Merdiveni tek kolumun altına alıp bahçeye giriş yaptım. Hangi ağaçtan toplasam diye karar vermeye çalışırken arkamdaki ağaçtan birtakım sesler geldi .Arkama döndüğümde hiçbir şey göremedim. Büyük ihtimalle bir kuştu .Önüme döndüğümde arkamda korkmamı sağlayan  büyük bir gümbürtü koptu .Korkuyla birkaç adım kendimi öne attım ve hemen arkama döndüm.

Kiraz ağacımızın orta büyüklükte bir dalı ve onun üstünde sen yerde uzanıyordun.
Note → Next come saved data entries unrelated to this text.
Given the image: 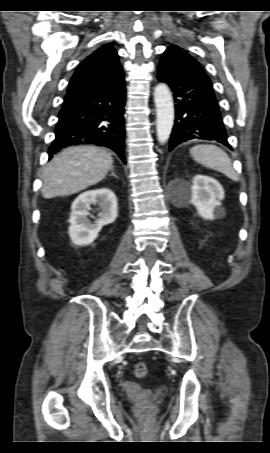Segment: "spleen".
Wrapping results in <instances>:
<instances>
[{"label": "spleen", "mask_w": 270, "mask_h": 453, "mask_svg": "<svg viewBox=\"0 0 270 453\" xmlns=\"http://www.w3.org/2000/svg\"><path fill=\"white\" fill-rule=\"evenodd\" d=\"M190 155L204 167L219 171L233 181H238L228 154L220 147L213 144H200L190 149Z\"/></svg>", "instance_id": "obj_1"}]
</instances>
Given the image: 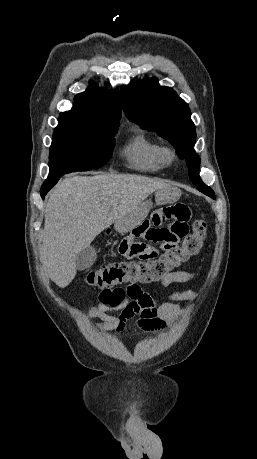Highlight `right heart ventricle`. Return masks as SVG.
I'll use <instances>...</instances> for the list:
<instances>
[{"mask_svg":"<svg viewBox=\"0 0 257 459\" xmlns=\"http://www.w3.org/2000/svg\"><path fill=\"white\" fill-rule=\"evenodd\" d=\"M162 146L139 130L126 143L122 155L130 168L153 173L161 170L166 162L162 156Z\"/></svg>","mask_w":257,"mask_h":459,"instance_id":"1","label":"right heart ventricle"}]
</instances>
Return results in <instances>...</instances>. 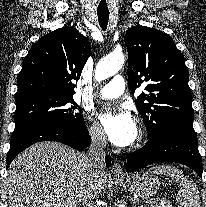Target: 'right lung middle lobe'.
Here are the masks:
<instances>
[{
    "label": "right lung middle lobe",
    "mask_w": 206,
    "mask_h": 207,
    "mask_svg": "<svg viewBox=\"0 0 206 207\" xmlns=\"http://www.w3.org/2000/svg\"><path fill=\"white\" fill-rule=\"evenodd\" d=\"M15 101L12 137L42 126H61L76 131L85 127L82 115L75 111L77 104L72 96L38 94Z\"/></svg>",
    "instance_id": "obj_1"
}]
</instances>
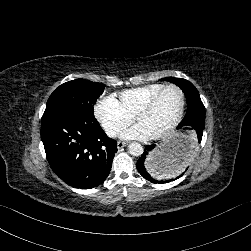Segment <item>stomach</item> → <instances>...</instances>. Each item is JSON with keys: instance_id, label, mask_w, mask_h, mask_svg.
Returning a JSON list of instances; mask_svg holds the SVG:
<instances>
[{"instance_id": "1", "label": "stomach", "mask_w": 251, "mask_h": 251, "mask_svg": "<svg viewBox=\"0 0 251 251\" xmlns=\"http://www.w3.org/2000/svg\"><path fill=\"white\" fill-rule=\"evenodd\" d=\"M159 153L148 155L146 166L151 171L165 173L178 168L192 150V137L186 133H176L167 140L163 147H158ZM157 149L155 152L158 151Z\"/></svg>"}]
</instances>
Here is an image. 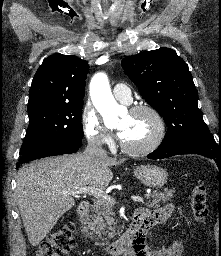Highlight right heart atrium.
<instances>
[{
	"instance_id": "d8ad5b80",
	"label": "right heart atrium",
	"mask_w": 221,
	"mask_h": 256,
	"mask_svg": "<svg viewBox=\"0 0 221 256\" xmlns=\"http://www.w3.org/2000/svg\"><path fill=\"white\" fill-rule=\"evenodd\" d=\"M81 123L89 144L95 147H105L111 144V135L91 104L85 105L81 116Z\"/></svg>"
}]
</instances>
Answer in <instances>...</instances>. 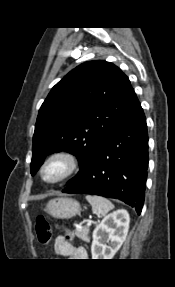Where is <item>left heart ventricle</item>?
I'll return each mask as SVG.
<instances>
[{"label": "left heart ventricle", "mask_w": 175, "mask_h": 287, "mask_svg": "<svg viewBox=\"0 0 175 287\" xmlns=\"http://www.w3.org/2000/svg\"><path fill=\"white\" fill-rule=\"evenodd\" d=\"M65 163L62 161H54L51 164H49L45 171L44 176L48 180H53L58 178L65 170Z\"/></svg>", "instance_id": "obj_1"}]
</instances>
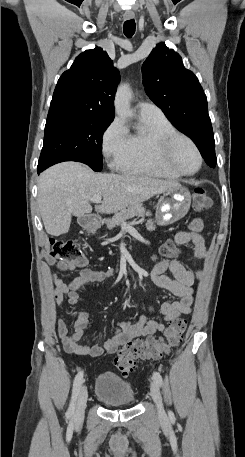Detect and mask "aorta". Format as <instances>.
Masks as SVG:
<instances>
[{
    "label": "aorta",
    "instance_id": "762f6f07",
    "mask_svg": "<svg viewBox=\"0 0 245 457\" xmlns=\"http://www.w3.org/2000/svg\"><path fill=\"white\" fill-rule=\"evenodd\" d=\"M131 97L132 91L129 84L124 83L117 88L114 106L118 116L123 119L130 118L133 115L130 107Z\"/></svg>",
    "mask_w": 245,
    "mask_h": 457
}]
</instances>
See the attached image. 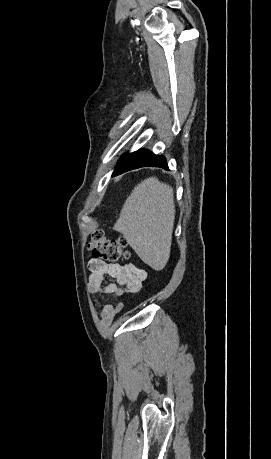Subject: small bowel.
Wrapping results in <instances>:
<instances>
[{
	"label": "small bowel",
	"mask_w": 271,
	"mask_h": 459,
	"mask_svg": "<svg viewBox=\"0 0 271 459\" xmlns=\"http://www.w3.org/2000/svg\"><path fill=\"white\" fill-rule=\"evenodd\" d=\"M88 267L91 272L88 282L89 291L116 298L136 293L147 277L145 270L133 264H112L99 259H92ZM106 279H112L113 282L103 286ZM124 307L123 300L105 305L101 312L102 324L105 326L111 324Z\"/></svg>",
	"instance_id": "small-bowel-1"
}]
</instances>
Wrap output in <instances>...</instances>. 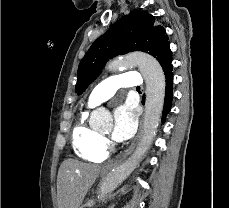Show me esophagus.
<instances>
[{
	"label": "esophagus",
	"mask_w": 229,
	"mask_h": 208,
	"mask_svg": "<svg viewBox=\"0 0 229 208\" xmlns=\"http://www.w3.org/2000/svg\"><path fill=\"white\" fill-rule=\"evenodd\" d=\"M143 123H144V119L142 118L140 120L139 123V129H138V133L136 138L134 139V141L131 143V145L129 146V148L126 150V152L123 154V156L119 157L118 159H116L115 161H112L110 163H108L106 166H104L102 168V170L105 171H111L113 168H115L122 160H124L128 155H130V153L134 150L135 146L137 145L138 141L140 140V137L142 135L143 132Z\"/></svg>",
	"instance_id": "obj_1"
}]
</instances>
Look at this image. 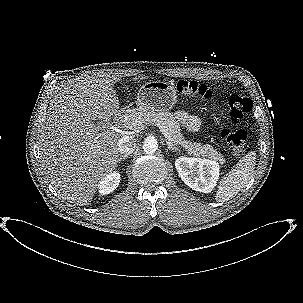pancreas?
Segmentation results:
<instances>
[{"mask_svg":"<svg viewBox=\"0 0 303 303\" xmlns=\"http://www.w3.org/2000/svg\"><path fill=\"white\" fill-rule=\"evenodd\" d=\"M159 123L164 126L169 132L172 142L175 145L185 149L188 154L194 156L209 157L214 160L224 162L223 156L213 149L209 144L201 145L200 143L190 142L185 140L180 131V124L176 121L174 115L167 111L161 112H143L137 111L128 115L125 124L132 126L133 130H137L147 124Z\"/></svg>","mask_w":303,"mask_h":303,"instance_id":"1","label":"pancreas"}]
</instances>
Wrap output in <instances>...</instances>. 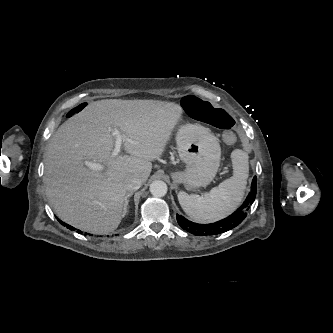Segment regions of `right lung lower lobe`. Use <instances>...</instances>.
I'll return each instance as SVG.
<instances>
[{
  "label": "right lung lower lobe",
  "instance_id": "1",
  "mask_svg": "<svg viewBox=\"0 0 333 333\" xmlns=\"http://www.w3.org/2000/svg\"><path fill=\"white\" fill-rule=\"evenodd\" d=\"M59 222H60L62 225L67 226L70 230H75V228H73L72 226H70V225H68V224H66V223H64V222H62V221H60V220H59ZM78 233H81V231L78 230Z\"/></svg>",
  "mask_w": 333,
  "mask_h": 333
}]
</instances>
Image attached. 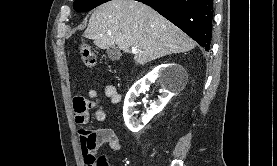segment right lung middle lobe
Segmentation results:
<instances>
[{"label":"right lung middle lobe","instance_id":"right-lung-middle-lobe-1","mask_svg":"<svg viewBox=\"0 0 277 166\" xmlns=\"http://www.w3.org/2000/svg\"><path fill=\"white\" fill-rule=\"evenodd\" d=\"M110 0H75L73 7L77 12H85Z\"/></svg>","mask_w":277,"mask_h":166}]
</instances>
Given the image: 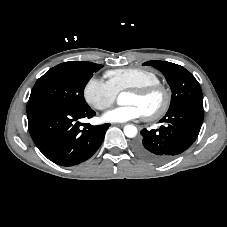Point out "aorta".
<instances>
[{
  "label": "aorta",
  "mask_w": 227,
  "mask_h": 227,
  "mask_svg": "<svg viewBox=\"0 0 227 227\" xmlns=\"http://www.w3.org/2000/svg\"><path fill=\"white\" fill-rule=\"evenodd\" d=\"M124 134L128 138H134L137 135V128L134 125H126L124 127Z\"/></svg>",
  "instance_id": "762f6f07"
}]
</instances>
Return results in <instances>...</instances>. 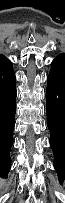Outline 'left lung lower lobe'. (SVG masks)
I'll return each instance as SVG.
<instances>
[{
  "mask_svg": "<svg viewBox=\"0 0 65 203\" xmlns=\"http://www.w3.org/2000/svg\"><path fill=\"white\" fill-rule=\"evenodd\" d=\"M47 126L50 146L54 153V167L59 181L65 179V54L51 63L46 91Z\"/></svg>",
  "mask_w": 65,
  "mask_h": 203,
  "instance_id": "1",
  "label": "left lung lower lobe"
}]
</instances>
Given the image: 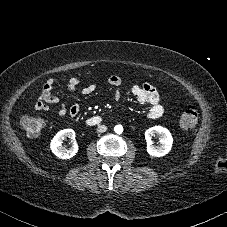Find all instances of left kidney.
Here are the masks:
<instances>
[{
  "instance_id": "5707ae66",
  "label": "left kidney",
  "mask_w": 227,
  "mask_h": 227,
  "mask_svg": "<svg viewBox=\"0 0 227 227\" xmlns=\"http://www.w3.org/2000/svg\"><path fill=\"white\" fill-rule=\"evenodd\" d=\"M160 137V144L153 146L151 141L152 136ZM145 139L147 141V152L150 156L161 157L168 154L172 148L173 137L170 131L162 126H154L146 130Z\"/></svg>"
}]
</instances>
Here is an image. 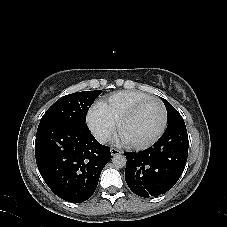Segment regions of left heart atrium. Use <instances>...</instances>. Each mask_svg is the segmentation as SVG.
Masks as SVG:
<instances>
[{"instance_id":"39dd6f15","label":"left heart atrium","mask_w":227,"mask_h":227,"mask_svg":"<svg viewBox=\"0 0 227 227\" xmlns=\"http://www.w3.org/2000/svg\"><path fill=\"white\" fill-rule=\"evenodd\" d=\"M116 143L118 145H128V141L122 136L119 134V136L116 138Z\"/></svg>"}]
</instances>
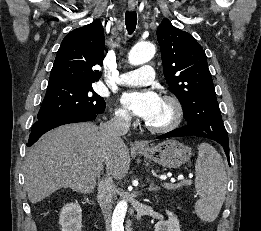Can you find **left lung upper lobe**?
<instances>
[{"label": "left lung upper lobe", "instance_id": "1", "mask_svg": "<svg viewBox=\"0 0 261 231\" xmlns=\"http://www.w3.org/2000/svg\"><path fill=\"white\" fill-rule=\"evenodd\" d=\"M164 76L182 104L188 126L209 138H227L207 57L192 35L163 19L157 29Z\"/></svg>", "mask_w": 261, "mask_h": 231}]
</instances>
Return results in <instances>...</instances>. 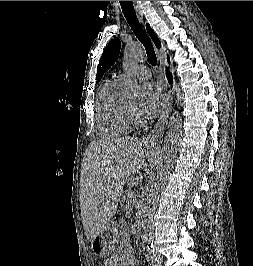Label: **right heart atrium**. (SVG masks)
<instances>
[{
  "instance_id": "right-heart-atrium-1",
  "label": "right heart atrium",
  "mask_w": 253,
  "mask_h": 266,
  "mask_svg": "<svg viewBox=\"0 0 253 266\" xmlns=\"http://www.w3.org/2000/svg\"><path fill=\"white\" fill-rule=\"evenodd\" d=\"M136 119H137L138 121H141V120H142V118H141L140 115H136Z\"/></svg>"
}]
</instances>
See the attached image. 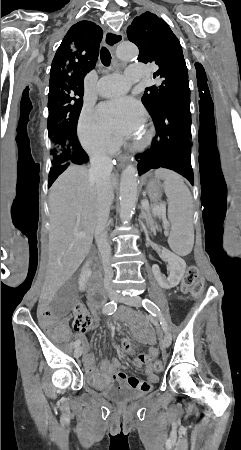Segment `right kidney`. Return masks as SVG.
I'll use <instances>...</instances> for the list:
<instances>
[{
  "label": "right kidney",
  "mask_w": 241,
  "mask_h": 450,
  "mask_svg": "<svg viewBox=\"0 0 241 450\" xmlns=\"http://www.w3.org/2000/svg\"><path fill=\"white\" fill-rule=\"evenodd\" d=\"M91 262H86L84 268H82L81 276L79 278V290H85L86 282L90 278L92 272L90 268Z\"/></svg>",
  "instance_id": "ca27d5eb"
}]
</instances>
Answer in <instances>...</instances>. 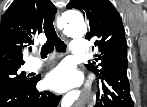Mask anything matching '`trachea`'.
<instances>
[{"label": "trachea", "instance_id": "1", "mask_svg": "<svg viewBox=\"0 0 147 107\" xmlns=\"http://www.w3.org/2000/svg\"><path fill=\"white\" fill-rule=\"evenodd\" d=\"M44 33L46 35L47 41L41 48V56L46 57L50 51L57 49V51H65L66 45L65 43L57 36L53 20L50 18H46L44 20Z\"/></svg>", "mask_w": 147, "mask_h": 107}]
</instances>
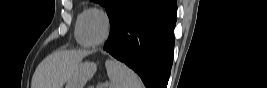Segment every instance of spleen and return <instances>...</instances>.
Masks as SVG:
<instances>
[{"instance_id": "3e777b00", "label": "spleen", "mask_w": 267, "mask_h": 88, "mask_svg": "<svg viewBox=\"0 0 267 88\" xmlns=\"http://www.w3.org/2000/svg\"><path fill=\"white\" fill-rule=\"evenodd\" d=\"M105 66L111 81L109 88H144L140 77L124 63L108 59Z\"/></svg>"}]
</instances>
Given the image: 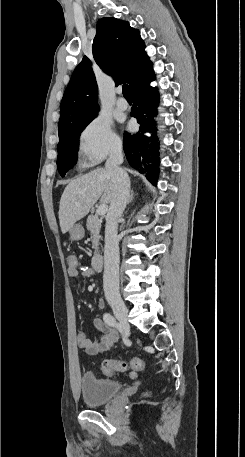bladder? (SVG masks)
<instances>
[{
	"instance_id": "1",
	"label": "bladder",
	"mask_w": 245,
	"mask_h": 457,
	"mask_svg": "<svg viewBox=\"0 0 245 457\" xmlns=\"http://www.w3.org/2000/svg\"><path fill=\"white\" fill-rule=\"evenodd\" d=\"M81 389L86 406H97L108 403L113 395L120 391L119 382L99 380L93 374L87 373L81 379Z\"/></svg>"
}]
</instances>
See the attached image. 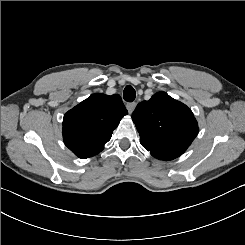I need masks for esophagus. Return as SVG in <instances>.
<instances>
[{
	"label": "esophagus",
	"instance_id": "34e87169",
	"mask_svg": "<svg viewBox=\"0 0 245 245\" xmlns=\"http://www.w3.org/2000/svg\"><path fill=\"white\" fill-rule=\"evenodd\" d=\"M135 106L136 104L134 102L127 103L126 107H127L129 114H131L134 111Z\"/></svg>",
	"mask_w": 245,
	"mask_h": 245
}]
</instances>
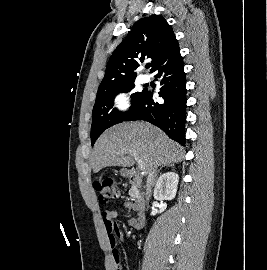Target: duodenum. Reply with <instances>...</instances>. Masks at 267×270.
Returning a JSON list of instances; mask_svg holds the SVG:
<instances>
[{
  "mask_svg": "<svg viewBox=\"0 0 267 270\" xmlns=\"http://www.w3.org/2000/svg\"><path fill=\"white\" fill-rule=\"evenodd\" d=\"M127 176H128L129 181L132 184H134L138 189H141L143 187V179L136 170L134 169L128 170ZM145 203H146V200L144 196L142 195V193H140V195L138 196L137 203H136L137 209L143 210V208L145 207Z\"/></svg>",
  "mask_w": 267,
  "mask_h": 270,
  "instance_id": "duodenum-1",
  "label": "duodenum"
}]
</instances>
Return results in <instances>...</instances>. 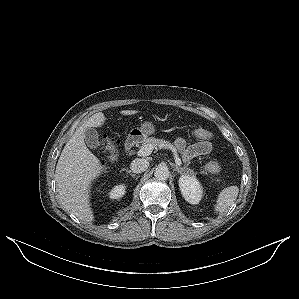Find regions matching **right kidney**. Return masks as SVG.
<instances>
[{
    "mask_svg": "<svg viewBox=\"0 0 299 299\" xmlns=\"http://www.w3.org/2000/svg\"><path fill=\"white\" fill-rule=\"evenodd\" d=\"M126 186L124 184L116 185L108 193L110 199H119L125 194Z\"/></svg>",
    "mask_w": 299,
    "mask_h": 299,
    "instance_id": "ca27d5eb",
    "label": "right kidney"
}]
</instances>
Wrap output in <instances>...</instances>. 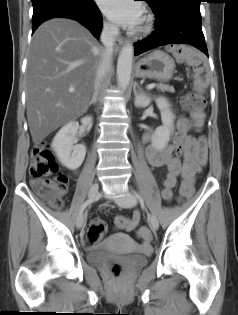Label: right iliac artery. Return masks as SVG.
Listing matches in <instances>:
<instances>
[{"label":"right iliac artery","instance_id":"obj_1","mask_svg":"<svg viewBox=\"0 0 238 315\" xmlns=\"http://www.w3.org/2000/svg\"><path fill=\"white\" fill-rule=\"evenodd\" d=\"M92 202H93V199H88V200H86V201L83 203V205H82V207H81V209H80V214H82L83 211H84Z\"/></svg>","mask_w":238,"mask_h":315}]
</instances>
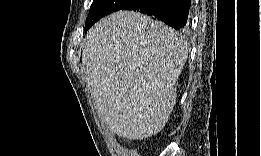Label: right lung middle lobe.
<instances>
[{
	"instance_id": "obj_1",
	"label": "right lung middle lobe",
	"mask_w": 261,
	"mask_h": 156,
	"mask_svg": "<svg viewBox=\"0 0 261 156\" xmlns=\"http://www.w3.org/2000/svg\"><path fill=\"white\" fill-rule=\"evenodd\" d=\"M129 2L130 0H94L90 9V17L87 18L84 30L87 31L100 18L120 10Z\"/></svg>"
}]
</instances>
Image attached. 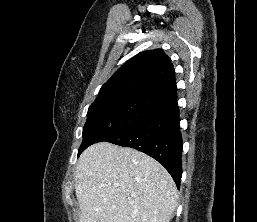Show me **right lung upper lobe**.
I'll use <instances>...</instances> for the list:
<instances>
[{
	"label": "right lung upper lobe",
	"instance_id": "right-lung-upper-lobe-1",
	"mask_svg": "<svg viewBox=\"0 0 257 222\" xmlns=\"http://www.w3.org/2000/svg\"><path fill=\"white\" fill-rule=\"evenodd\" d=\"M175 72L162 49L144 51L128 60L101 87L96 100L141 98L164 107L177 100Z\"/></svg>",
	"mask_w": 257,
	"mask_h": 222
}]
</instances>
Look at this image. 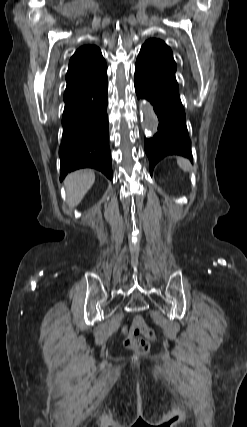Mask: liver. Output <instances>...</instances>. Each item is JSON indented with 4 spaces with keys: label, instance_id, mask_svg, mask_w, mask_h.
<instances>
[{
    "label": "liver",
    "instance_id": "obj_1",
    "mask_svg": "<svg viewBox=\"0 0 247 427\" xmlns=\"http://www.w3.org/2000/svg\"><path fill=\"white\" fill-rule=\"evenodd\" d=\"M95 181V174L92 170L83 169L70 173L65 181L67 192V204L69 207L77 206Z\"/></svg>",
    "mask_w": 247,
    "mask_h": 427
}]
</instances>
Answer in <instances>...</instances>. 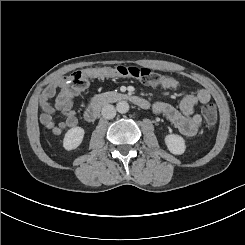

Ağzından canının yandığına dair birkaç inleme dökülmüştü. Ben dehşete düşmüş bir şekilde sana bakarken sen bakışlarımı  farkettin ve ağzın yüzün yediğin kirazların etkisiyle kıpkırmızıyken- kulağında da bir çift kiraz asılıydı- bana kocaman gülümsedin.

Hayatıma bu şekilde girdin isimsiz kuş ve ben de verebileceğim en büyük tepkiyi verdim .Seni sevdim .

Çok heyecanlıyım  ve şimdilik kocaman bir merhaba diyorum :))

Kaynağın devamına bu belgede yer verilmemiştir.